[Exercise prompt]
Transcribe every entry exactly; the images stay out.

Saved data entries
════════════════════

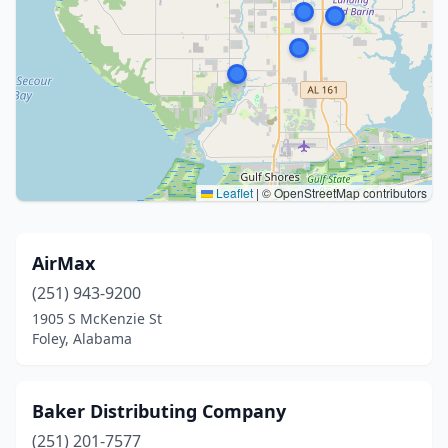
Leaflet
|
© OpenStreetMap contributors
AirMax
(251) 943-9200
1905 S McKenzie St
Foley, Alabama
Baker Distributing Company
(251) 201-7577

════════════════════

[Your response]
Leaflet
|
© OpenStreetMap contributors
AirMax
(251) 943-9200
1905 S McKenzie St
Foley, Alabama
Baker Distributing Company
(251) 201-7577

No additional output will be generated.